A carestia é cruel com os mais pobres, que não têm como se proteger da remarcação generalizada de preços, como se viu em março. Dos nove grupos de produtos e serviços pesquisados pelo IBGE, oito apontaram alta. Entre os alimentos, praticamente tudo ficou mais caro, com tomate (31,7%), cenoura (27,2%), leite (9,3%), óleo de soja (8,9%) e pão francês (2,9%) puxando a lista. Além da questão climática, pesou o mega-aumento dos combustíveis, que encareceram os fretes e, sozinhos, responderam por um terço do IPCA.

A força da inflação surpreendeu governo e especialistas: esperava-se um índice de 1,33% no mês passado. Diante disso, os economistas trataram de revisar as projeções para o ano, que, agora, encostam em 8%, mesmo com a esperada queda das tarifas de energia elétrica a partir da metade de abril, por causa do fim da taxa extra. O resultado disso será o aumento ainda mais forte da taxa de juros. O presidente do Banco Central, Roberto Campos Neto, vinha dizendo que a alta da Selic se encerraria na próxima reunião do Comitê de Política Monetária (Copom), no início de maio, com uma última subida de um ponto percentual, para 12,75%. Juros maiores significam menos crescimento, desemprego maior e renda em baixa.

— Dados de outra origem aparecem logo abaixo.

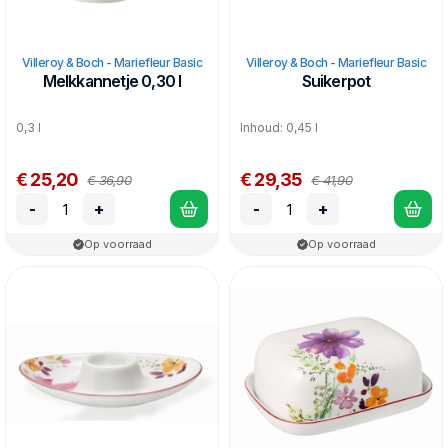
Villeroy & Boch - Mariefleur Basic
Villeroy & Boch - Mariefleur Basic
Melkkannetje 0,30 l
Suikerpot
0,3 l
Inhoud: 0,45 l
€ 25,20
€ 29,35
€ 36,90
€ 41,90
-
+
-
+
Op voorraad
Op voorraad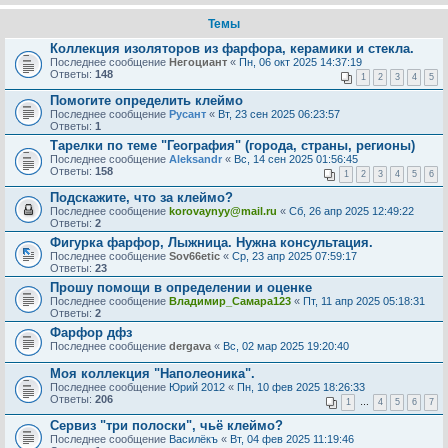
Темы
Коллекция изоляторов из фарфора, керамики и стекла.
Последнее сообщение
Негоциант
«
Пн, 06 окт 2025 14:37:19
Ответы:
148
1
2
3
4
5
Помогите определить клеймо
Последнее сообщение
Русант
«
Вт, 23 сен 2025 06:23:57
Ответы:
1
Тарелки по теме "География" (города, страны, регионы)
Последнее сообщение
Aleksandr
«
Вс, 14 сен 2025 01:56:45
Ответы:
158
1
2
3
4
5
6
Подскажите, что за клеймо?
Последнее сообщение
korovaynyy@mail.ru
«
Сб, 26 апр 2025 12:49:22
Ответы:
2
Фигурка фарфор, Лыжница. Нужна консультация.
Последнее сообщение
Sov66etic
«
Ср, 23 апр 2025 07:59:17
Ответы:
23
Прошу помощи в определении и оценке
Последнее сообщение
Владимир_Самара123
«
Пт, 11 апр 2025 05:18:31
Ответы:
2
Фарфор дфз
Последнее сообщение
dergava
«
Вс, 02 мар 2025 19:20:40
Моя коллекция "Наполеоника".
Последнее сообщение
Юрий 2012
«
Пн, 10 фев 2025 18:26:33
Ответы:
206
1
…
4
5
6
7
Сервиз "три полоски", чьё клеймо?
Последнее сообщение
Василёкъ
«
Вт, 04 фев 2025 11:19:46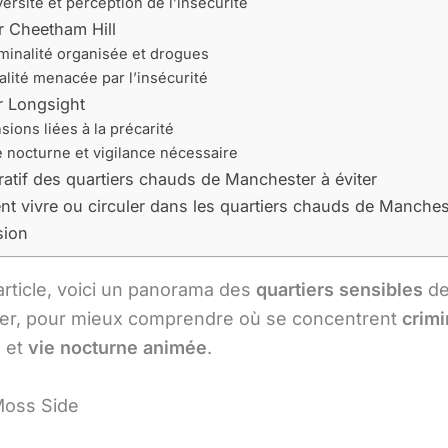
versité et perception de l’insécurité
r Cheetham Hill
minalité organisée et drogues
talité menacée par l’insécurité
r Longsight
sions liées à la précarité
e nocturne et vigilance nécessaire
tif des quartiers chauds de Manchester à éviter
 vivre ou circuler dans les quartiers chauds de Manches
sion
article, voici un panorama des
quartiers sensibles
d
er, pour mieux comprendre où se concentrent
crimi
é
et
vie nocturne animée
.
Moss Side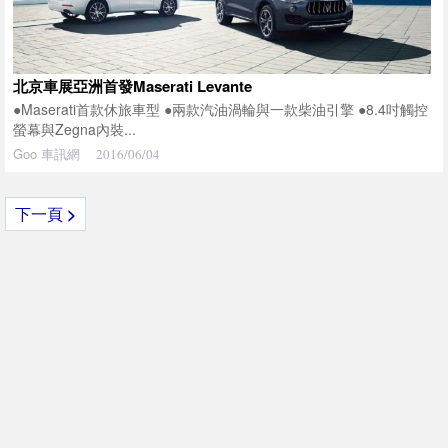
北京車展亞洲首發Maserati Levante
●Maserati首款休旅車型 ●兩款汽油渦輪與一款柴油引擎 ●8.4吋觸控
螢幕與Zegna內裝...
Goo 車訊網
2016/06/04
下一頁
>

O recrudescimento da inflação está destruindo o orçamento das famílias. A perspectiva é de que, na melhor das hipóteses, o IPCA volte a ficar abaixo de dois dígitos em agosto, às vésperas das eleições. Na hora de depositar os votos nas urnas, certamente os eleitores vão sentir o bolso apertado, e isso influenciará suas escolhas. Aqueles que quiserem vencer as disputas terão de assumir compromissos muito fortes com o controle do custo de vida. Escaldados, os brasileiros não se deixarão enganar por promessas populistas. A inflação é um imposto perverso, que desorganiza a economia. Ninguém quer assistir de novo ao filme de terror que atormentou várias gerações. Que o bom senso prevaleça.